SQL SERVER – Delete Duplicate Records – Rows

Following code is useful to delete duplicate records. The table must have identity column, which will be used to identify the duplicate records. Table in example is has ID as Identity Column and Columns which have duplicate data are DuplicateColumn1, DuplicateColumn2 and DuplicateColumn3.

DELETE
FROM MyTable
WHERE ID NOT IN
(
SELECT MAX(ID)
FROM MyTable
GROUP BY DuplicateColumn1, DuplicateColumn2, DuplicateColumn3)

Watch the view to see the above concept in action:

[youtube=http://www.youtube.com/watch?v=ioDJ0xVOHDY]

Reference : Pinal Dave (https://blog.sqlauthority.com)

Duplicate Records, SQL Scripts
Previous Post
SQL SERVER – T-SQL Script to find the CD key from Registry
Next Post
SQL SERVER – QUOTED_IDENTIFIER ON/OFF and ANSI_NULL ON/OFF Explanation

Related Posts

450 Comments. Leave new

  • Imran Mohammed
    May 7, 2009 8:36 am

    @Domenic

    I don’t think, I understood your question completely,

    I think you asked, why do you get this error:
    error message from sql telling me it cannot insert the value NULL into column “id” column does not allow nulls (i have got this after trying to set the primary key on the id field)

    Try this,
    — Step 1: Create a table
    CREATE TABLE example1 ( id INT NOT NULL , ename VARCHAR(10))

    — Step 2 : Insert some data in this table, few duplicate records
    INSERT INTO example1 VALUES( 1, ‘imran’)
    INSERT INTO example1 VALUES( 1, ‘imran’)
    INSERT INTO example1 VALUES( 2, ‘imran’)
    INSERT INTO example1 VALUES( 2, ‘imran’)
    INSERT INTO example1 VALUES( 3, ‘imran’)

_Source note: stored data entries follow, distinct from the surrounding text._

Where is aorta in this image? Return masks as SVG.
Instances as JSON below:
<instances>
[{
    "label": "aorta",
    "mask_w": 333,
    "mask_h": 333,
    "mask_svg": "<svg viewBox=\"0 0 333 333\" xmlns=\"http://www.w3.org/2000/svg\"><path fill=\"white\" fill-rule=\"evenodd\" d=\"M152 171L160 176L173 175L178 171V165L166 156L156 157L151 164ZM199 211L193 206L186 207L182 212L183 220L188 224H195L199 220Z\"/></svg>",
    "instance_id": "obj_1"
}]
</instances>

    — Step 3: lets add Identity Column
    ALTER TABLE example1
    ADD Iden INT IDENTITY

    — Step 4: Lets remove duplicate records.
    DELETE
    FROM example1
    WHERE Iden NOT IN
    (
    SELECT MAX(Iden)
    FROM example1
    GROUP BY id, ename)

    — Check if duplicate records still exists ?
    SELECT * FROM example1

    — Step 6: drop Identity column, which we added earlier.
    ALTER TABLE example1
    DROP COLUMN Iden

    — Step 7: Lets make id column Primary key.
    ALTER TABLE example1
    ADD CONSTRAINT PK_Example1 PRIMARY KEY (id)

    This works well with no issues.

    if you replace step 1: with below script
    — step1 (a) : Create a table

    CREATE TABLE example1 ( id INT , ename VARCHAR(10))

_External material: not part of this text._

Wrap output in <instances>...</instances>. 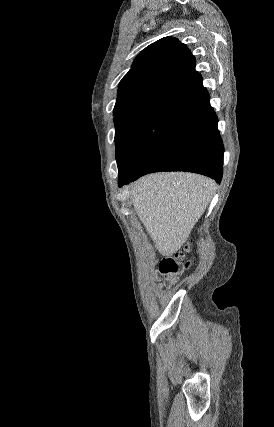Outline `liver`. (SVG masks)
<instances>
[{"label": "liver", "instance_id": "1", "mask_svg": "<svg viewBox=\"0 0 274 427\" xmlns=\"http://www.w3.org/2000/svg\"><path fill=\"white\" fill-rule=\"evenodd\" d=\"M134 210L162 255H173L205 212L215 190L210 178L184 172L150 174L131 186Z\"/></svg>", "mask_w": 274, "mask_h": 427}]
</instances>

    if you repeat from step 2 – Step 7, step7 will fail, because id column in example1 table allows Null as you can see, I did not create that column with NOT NULL constraint, that is why you cannot make that column as primary key.

    Does this answer your question ? If not please be clear what you actually want to ask ?

    ~ IM.

    Reply
  • hello

    thanks for this script

    Reply
  • Table1 Table2

    ID Sim_No Sim_No Plate
    1 2203080 2203080 AD2345
    2 2203081
    3 2203082

    How I delete The Sim No From Table1(Same Record In Table2 ) ( If I Take any No From Table1 & put In To Table 2)

    Reply
  • Brian Tkatch
    May 12, 2009 9:46 pm

    @Jerry

    Whatever routine is used to INSERT the data INTO Table2, can also DELETE from Table1.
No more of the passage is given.